Он думал о тех возможностях, которые открылись бы перед крупным реалистом, действительно решившимся изобразить такого крестьянского актера, его неуклюжий пафос, его жалкое, вымученное представление о возвышенном. Он тщательно почистил свой бархатный плащ, испачканный пьяным коллегой.
Господин Гессрейтер между тем продолжал свои поиски среди шумной толпы костюмированных и некостюмированных крупных буржуа, авантюристов, богатых дам, девок крупного и мелкого калибра, одетых в красные фраки музыкантов, исходящих потом под своими масками деревенских чертей, кельнеров, наемных бальных танцоров, которым вечер сулил значительный доход, среди инструментов изобретателя Друкзейса, среди флиртующих пар, шумного баварского уюта, северогерманской грубой брани, серпантина, скрипучей музыки, всевозможных блесток, среди легких женских взвизгиваний, среди истерического и грубо-полнокровного веселья – по всей фантастически разукрашенной «Пудренице».
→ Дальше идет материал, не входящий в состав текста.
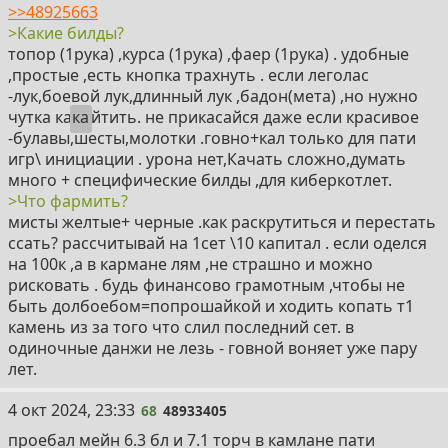
>>48925663
>Какие билды?
топор (1рука) ,курса (1рука) ,фаер (1рука) . удобные
,простые ,есть кнопка трахнуть . если леголас
-лук,боевой лук,длинный лук ,бадон(мета) ,но нужно
чутка ка
ка
йтить. не прикасайся даже если красивое
-булавы,шесты,молотки .говно+кал только для пати
игр\ инициации . урона нет,Качать сложно,думать
много + специфические билды ,для киберкотлет.
>Что фармить?
мисты желтые+ черные .как раскрутиться и перестать
ссать? рассчитывай на 1сет \10 капитал . если оделся
на 100к ,а в кармане лям ,не страшно и можно
рисковать . будь финансово грамотным ,чтобы не
быть долбоебом=попрошайкой и ходить копать т1
камень из за того что слил последний сет. в
одиночные данжи не лезь - говной воняет уже пару
лет.
68
4 окт 2024, 23:33
68
48933405
проебал мейн 6.3 бл и 7.1 торч в камлане пати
Увидев наконец Иоганну, он ощутил острую боль. Она сидела в малом игорном зале, том самом, в котором он не так давно дал ей возможность принять участие в его банке и который сегодня должен был изображать карикатурный мертвый лунный ландшафт. Там в уголке, в одном из особенно укромных гнездышек, над которым красовалась надпись: «На земле – и ад и вой, на луне – королевский баварский покой», – сидела Иоганна в обществе двух молодых людей, из которых один был знаком г-ну Гессрейтеру. Это был присяжный заседатель фон Дельмайер – легкомысленный фон Дельмайер, страховой агент и, кроме того, руководитель бесчисленных сомнительного свойства предприятий. Второй был очень похож на него, только лет на восемь моложе, совсем молодой, с таким же вызывающим, насмешливым выражением лица, такими же бесцветными, водянистыми глазами. Впрочем, глаза были несколько иные. Их взгляд внезапно сосредоточивался, концентрировался, впивался. Где же г-н Гессрейтер уже видел однажды эти глаза?
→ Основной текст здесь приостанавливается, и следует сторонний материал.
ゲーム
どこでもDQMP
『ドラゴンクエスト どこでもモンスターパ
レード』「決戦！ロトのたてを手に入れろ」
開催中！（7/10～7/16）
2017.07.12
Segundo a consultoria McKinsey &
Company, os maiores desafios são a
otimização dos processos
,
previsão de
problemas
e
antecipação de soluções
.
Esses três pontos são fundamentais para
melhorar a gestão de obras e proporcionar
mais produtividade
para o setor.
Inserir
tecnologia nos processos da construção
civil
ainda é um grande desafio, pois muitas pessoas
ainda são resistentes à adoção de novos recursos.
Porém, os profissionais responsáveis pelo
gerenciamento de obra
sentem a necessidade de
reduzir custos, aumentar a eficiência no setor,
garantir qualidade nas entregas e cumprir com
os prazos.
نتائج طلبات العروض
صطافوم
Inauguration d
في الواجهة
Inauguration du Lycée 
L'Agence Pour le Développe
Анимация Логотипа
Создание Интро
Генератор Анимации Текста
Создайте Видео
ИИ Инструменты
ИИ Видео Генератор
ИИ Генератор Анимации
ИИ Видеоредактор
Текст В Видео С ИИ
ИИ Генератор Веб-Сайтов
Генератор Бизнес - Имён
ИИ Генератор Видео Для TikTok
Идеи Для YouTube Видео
Как могла Иоганна сидеть в обществе этих субъектов? Как могла она смеяться, болтать, снисходительно относиться к их хихиканью, к их деланно светскому тону? Такая женщина, как она! Г-н Гессрейтер жадно, восторженно, как гимназист, вглядывался в ее широкое, открытое Лицо, на котором отражалось каждое душевное движение. Она была настоящим человеком, умевшим фанатически и крепко постоять за свое дело, без надрыва и изломанности. Мюнхенская женщина, землячка, которой по праву можно было гордиться. Настойчивая, с инстинктивным чувством приличия, со способностью к неподдельному гневу, который не был просто дешевой позой, а серьезным переживанием. Густые шелковистые брови, четко выделявшиеся на широком лице. Крепкие, грубоватые детские руки. Продолговатые глава с решительным взглядом. Она не стала придумывать какой-нибудь бросающийся в глаза наряд. Ее стройное тело, плотное, но не отягченное жиром, ее прекрасная кожа безыскусственно и просто оттенялись черным платьем. Г-н Гессрейтер ощутил острое желание пожать ее руку, встретиться подернутыми поволокой глазами с ее ясным взглядом. Но досада на ее собеседников удерживала его. Он решил пройти мимо ее столика. Если она выразит при виде его радость, – он подсядет к ней.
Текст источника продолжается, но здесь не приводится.